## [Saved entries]
▬▬▬
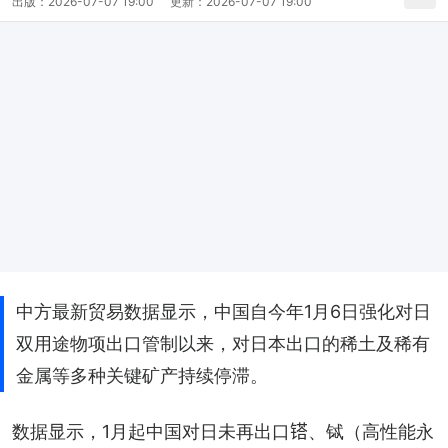
出版：
2026-07-07 19:00
更新：
2026-07-07 19:00
中方最新贸易数据显示，中国自今年1月6日强化对日
双用途物项出口管制以来，对日本出口的稀土及稀有
金属等多种关键矿产持续停滞。
数据显示，1月起中国对日未再出口𨱏、铽（高性能永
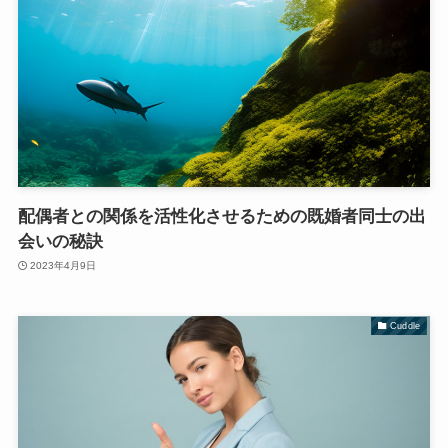
配偶者との関係を活性化させるための既婚者同士の出
会いの秘訣
2023年4月9日
Cuddle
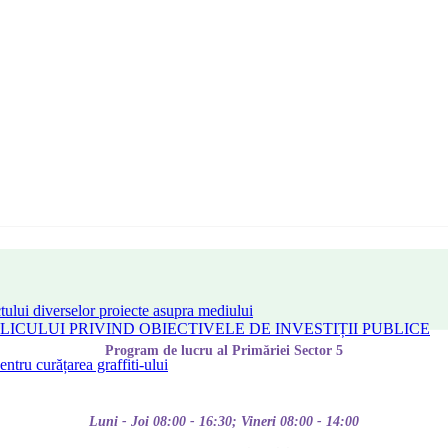
tului diverselor proiecte asupra mediului
CULUI PRIVIND OBIECTIVELE DE INVESTIȚII PUBLICE
Program de lucru al Primăriei Sector 5
tru curățarea graffiti-ului
Luni - Joi 08:00 - 16:30; Vineri 08:00 - 14:00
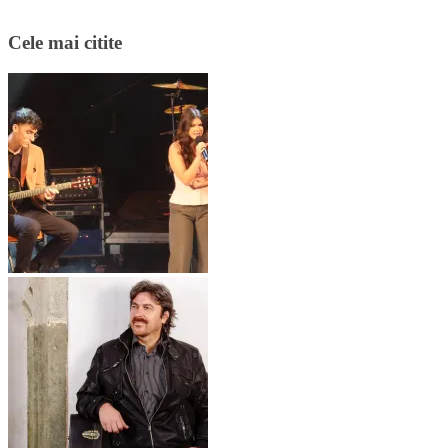
Cele mai citite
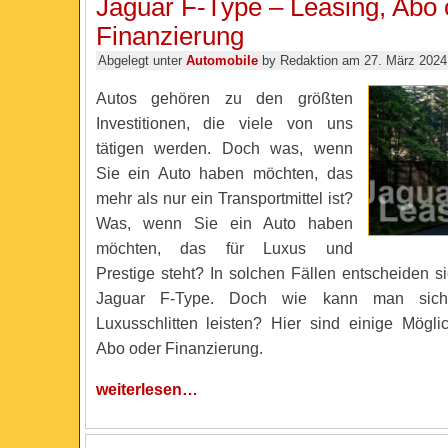
Jaguar F-Type – Leasing, Abo 
Finanzierung
Abgelegt unter
Automobile
by Redaktion am 27. März 2024
Autos gehören zu den größten
Investitionen, die viele von uns
tätigen werden. Doch was, wenn
Sie ein Auto haben möchten, das
mehr als nur ein Transportmittel ist?
Was, wenn Sie ein Auto haben
möchten, das für Luxus und
Prestige steht? In solchen Fällen entscheiden si
Jaguar F-Type. Doch wie kann man sich
Luxusschlitten leisten? Hier sind einige Möglic
Abo oder Finanzierung.
weiterlesen…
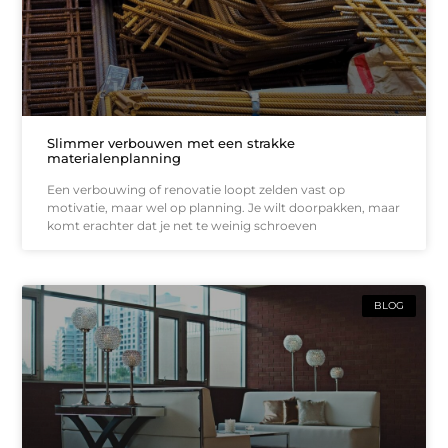
Slimmer verbouwen met een strakke
materialenplanning
Een verbouwing of renovatie loopt zelden vast op
motivatie, maar wel op planning. Je wilt doorpakken, maar
komt erachter dat je net te weinig schroeven
BLOG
▬▬▬
## [Brief]
From the line with "CULUI PRIVIND OBIECTIVELE" to the last line above, restate each line word for word, but skip the pictures.

## [Reply]
CULUI PRIVIND OBIECTIVELE DE INVESTIȚII PUBLICE
Program de lucru al Primăriei Sector 5
tru curățarea graffiti-ului
Luni - Joi 08:00 - 16:30; Vineri 08:00 - 14:00
Cele mai citite
Jaguar F-Type – Leasing, Abo 
Finanzierung
Abgelegt unter
Automobile
by Redaktion am 27. März 2024
Autos gehören zu den größten
Investitionen, die viele von uns
tätigen werden. Doch was, wenn
Sie ein Auto haben möchten, das
mehr als nur ein Transportmittel ist?
Was, wenn Sie ein Auto haben
möchten, das für Luxus und
Prestige steht? In solchen Fällen entscheiden si
Jaguar F-Type. Doch wie kann man sich
Luxusschlitten leisten? Hier sind einige Möglic
Abo oder Finanzierung.
weiterlesen…
Slimmer verbouwen met een strakke
materialenplanning
Een verbouwing of renovatie loopt zelden vast op
motivatie, maar wel op planning. Je wilt doorpakken, maar
komt erachter dat je net te weinig schroeven
BLOG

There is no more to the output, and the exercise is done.